_Exercise details:_ The copy has to match the data exactly and leave out every picture.

_Available data:_
-- Opening Marker --

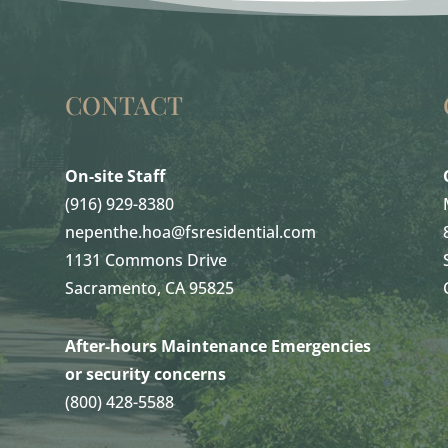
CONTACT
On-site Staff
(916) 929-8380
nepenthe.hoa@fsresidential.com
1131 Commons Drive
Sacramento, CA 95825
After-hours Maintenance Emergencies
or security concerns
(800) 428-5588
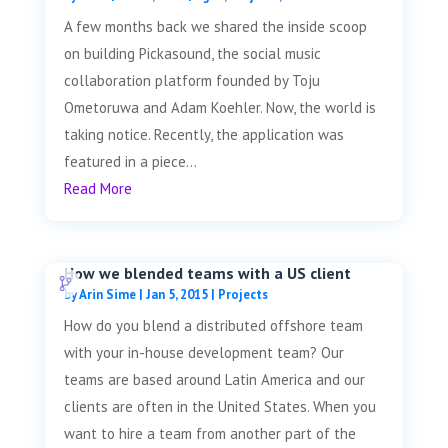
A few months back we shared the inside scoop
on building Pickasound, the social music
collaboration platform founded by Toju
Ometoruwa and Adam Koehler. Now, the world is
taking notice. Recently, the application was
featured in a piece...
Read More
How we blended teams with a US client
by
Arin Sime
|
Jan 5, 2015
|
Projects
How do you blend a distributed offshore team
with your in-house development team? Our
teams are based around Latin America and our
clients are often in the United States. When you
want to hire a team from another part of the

-- Closing Marker --

_Your solution:_
CONTACT
On-site Staff
(916) 929-8380
nepenthe.hoa@fsresidential.com
1131 Commons Drive
Sacramento, CA 95825
After-hours Maintenance Emergencies
or security concerns
(800) 428-5588
A few months back we shared the inside scoop
on building Pickasound, the social music
collaboration platform founded by Toju
Ometoruwa and Adam Koehler. Now, the world is
taking notice. Recently, the application was
featured in a piece...
Read More
How we blended teams with a US client
by
Arin Sime
|
Jan 5, 2015
|
Projects
How do you blend a distributed offshore team
with your in-house development team? Our
teams are based around Latin America and our
clients are often in the United States. When you
want to hire a team from another part of the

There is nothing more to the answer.